I got them all when they came out (trying to help support the concept, even if execution wasn't quite there yet). I haven't used them in a while, because it was such a shitshow. Glad to hear things have gotten better, might need to dig them out of the closet.


Is there a decent hardware manual even for the first VisionFive, say to the extent the original BeagleBoards had one (even if the Pis never did)? I wanted to write a (slow) emulator that could at least boot the Ubuntu image into text mode, but I have absolutely no idea how it all hangs together beyond the SoC docs. For that matter, the page for the Unmatched doesn’t have a link to a hardware manual either.


I have an ESP32-C3 and it just works!

Sadly I haven't found much new it enables yet either (because at this point Xtensa is quite well supported too).


Realistically, it doesn't really enable anything new. It's largely a replacement for the ESP8266. It has a few more features of course, but I think the point of early RISC-V products is that they're comparable to existing ARM (or other ISAs) products in their respective spaces.

I like that the ESP32-C3 is a RISC-V chip, but I realized after playing with it for a week that it turned out to not mean much - that's probably because I'm a pretty simplistic user though.


A few years ago the only Wifi MCU you could use Rust on was an obscure Realtek one - because it had an ARM core. Having a standard core would've been a great benefit back then, but it seems like nowadays all the tooling you need has been ported to their current architecture as well.


If I go through my parts box it's not hard to find Wifi modules that require a substantial amount of config and in some cases a solid understanding of how WiFi works. And they were 10s of dollars a unit. I'm delighted that modules like the ESP8266 showed up and made it easy and shockingly cheap. There was a real windfall moment when Arduino syntax was ported to the 8266, and Espressif has really taken advantage of it.


Several other ARM-based wifi MCUs existed from the major semiconductor companies (TI) and other competitors (Nordic Semi).


Apple brought their chipset in house, using ARM is a base, to control their supply chain, cut costs, and allow for a RISC based architecture (which honestly just makes sense now these days). The biggest hinderance to RISC-V adoption will be if ARM remains customizable, cheap (from an IP perspective), and has widespread adoption. Honestly, I'm okay if RISC-V remains somewhat niche, but provides the necessary market pressure to keep non-open competitors honest. There's a meta-benefit to open standards as well.


ARM is already attacking one of their largest licensees, and RISC-V is already in use at Apple. As Apple’s hardware accelerated x86 translation proves, they can proficiently transition to any hardware platform. The ISA really isn’t that important anymore, and I expect Apple to do what makes the most sense regarding price/performance.


Well switching to a new architecture is still probably extremely expensive which would permanently shift price/performance in favor of ARM unless RISC actually provides something unique.

Freedom from licensing etc. shouldn't be a problem for Apple unless maybe if they want to sell their chips to 3rd parties which doesn't seem too likely.


Apple has a perpetual ARM license. It's unlikely they'll transition to RISC-V.

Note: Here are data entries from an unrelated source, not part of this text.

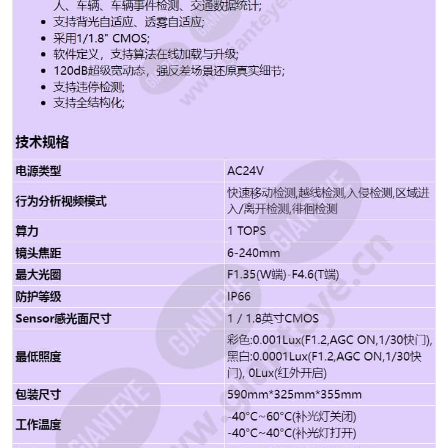
灵敏度高、中、低 默认高 图像触发/内部触发 增益控制 手
动曝光时，0~100共101档以步长1可设。默认0。 白平衡
自动/手动/一键触发 数字降噪 2D/3D降噪 宽动态 120分贝
强光抑制 支持 视频防抖 支持功能; 不支持灵敏度; 光学透
雾 支持 算法透雾 支持 曝光补偿 支持 曝光模式 支持 信噪
比 > 45分贝 电动对焦 支持 日夜聚焦补偿 支持 背光自适
应 支持 透雾自适应 支持 镜像模式 支持图像镜像(水平镜
像、垂直镜像、水平垂直镜像) 数字变倍 支持 隐私遮挡
支持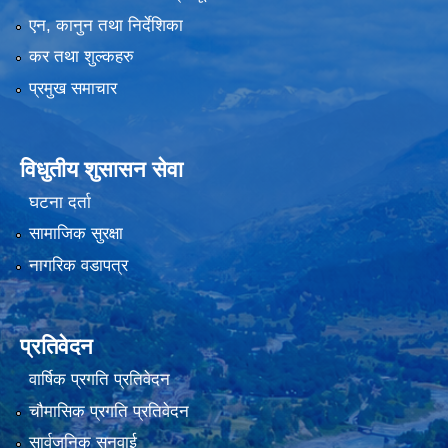
एन, कानुन तथा निर्देशिका
कर तथा शुल्कहरु
प्रमुख समाचार
विधुतीय शुसासन सेवा
घटना दर्ता
सामाजिक सुरक्षा
नागरिक वडापत्र
प्रतिवेदन
वार्षिक प्रगति प्रतिवेदन
चौमासिक प्रगति प्रतिवेदन
सार्वजनिक सुनुवाई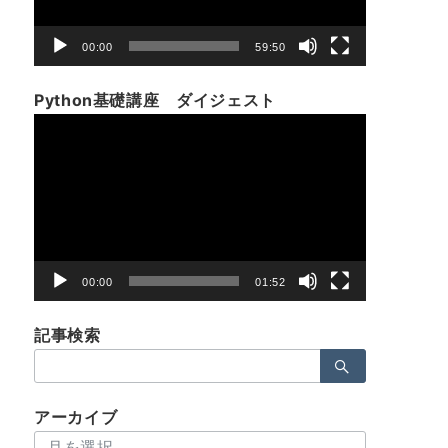
ー
00:00
59:50
Python基礎講座 ダイジェスト
動
画
プ
レ
ー
ヤ
ー
00:00
01:52
記事検索
検
索：
アーカイブ
ア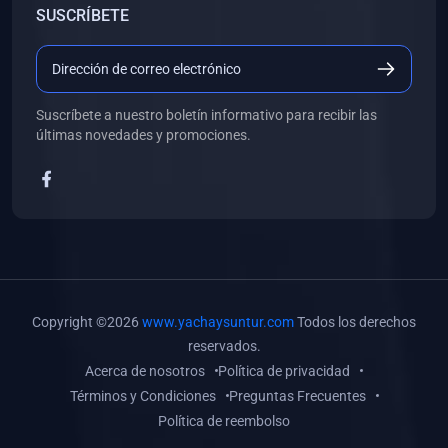
SUSCRÍBETE
(0)
Libros de Desarrollo Web y Móvil
(0)
Libros de Programación
(0)
Libros de Edición, Diseño Gráfico e Ilustración
Suscríbete a nuestro boletín informativo para recibir las
(0)
Libros de Informática
últimas novedades y promociones.
(0)
Libros de Administración, Gestión Pública y Marketing
(0)
Libros de Arquitectura e Ingeniería Civil
(0)
Libros de Ingeniería de Sistemas
(0)
Libros de Ingeniería de Software
(0)
Libros de Ciencia de Datos
Copyright ©2026
www.yachaysuntur.com
Todos los derechos
(0)
Libros de Computación Científica
reservados.
Acerca de nosotros
Política de privacidad
(0)
Libros de Mecatrónica
Términos y Condiciones
Preguntas Frecuentes
(0)
Libros de Robótica
Política de reembolso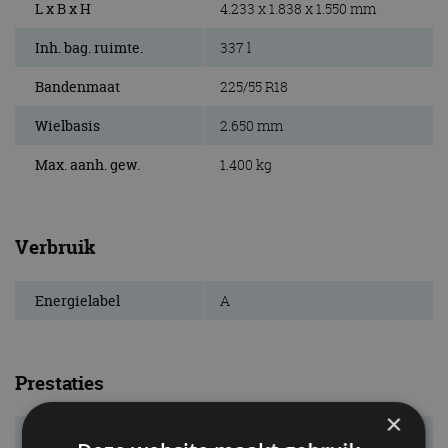
L x B x H
4.233 x 1.838 x 1.550 mm
Inh. bag. ruimte.
337 l
Bandenmaat
225/55 R18
Wielbasis
2.650 mm
Max. aanh. gew.
1.400 kg
Verbruik
Energielabel
A
Prestaties
×
Systeemvermogen
200 kW (272 pk)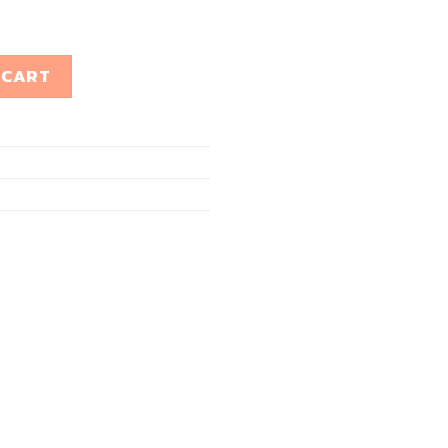
ntity
 CART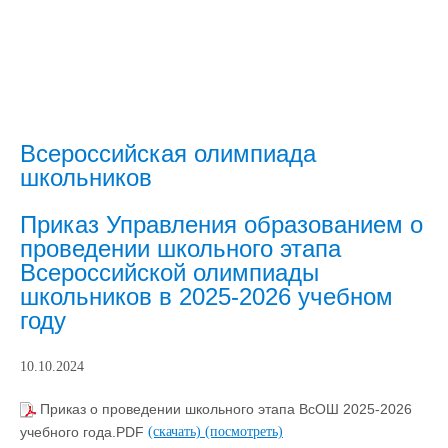
Всероссийская олимпиада
школьников
Приказ Управления образованием о
проведении школьного этапа
Всероссийской олимпиады
школьников в 2025-2026 учебном
году
10.10.2024
Приказ о проведении школьного этапа ВсОШ 2025-2026
учебного года.PDF
(скачать)
(посмотреть)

My suspicion is they'll fork the arm architecture at some point (either via a legal agreement with arm or just taking the deploy the lawyers approach and doing it unilaterally). Apple like their walled gardens and closed eco-systems so there's no clear reason for them to switch to RISC-V whilst they're very happy with their arm eco-system.


I do not know the details of Apple's agreement with ARM. AIUI they are not public.

But I do know they have a perpetual free RISC-V license like everybody else.


I worked at a semiconductor company that had an ARM architectural license and we implemented our own ARM CPU. We still had to pass ARM compliance tests.

I heard from some of the people on the CPU team that Apple did not have to pass those tests because they had an exemption from ARM. Apple was one of the original ARM investors when it was spun off from Acorn in 1990. I think that agreement allows them to do things with ARM like adding custom things that other ARM licensees aren't allowed to do.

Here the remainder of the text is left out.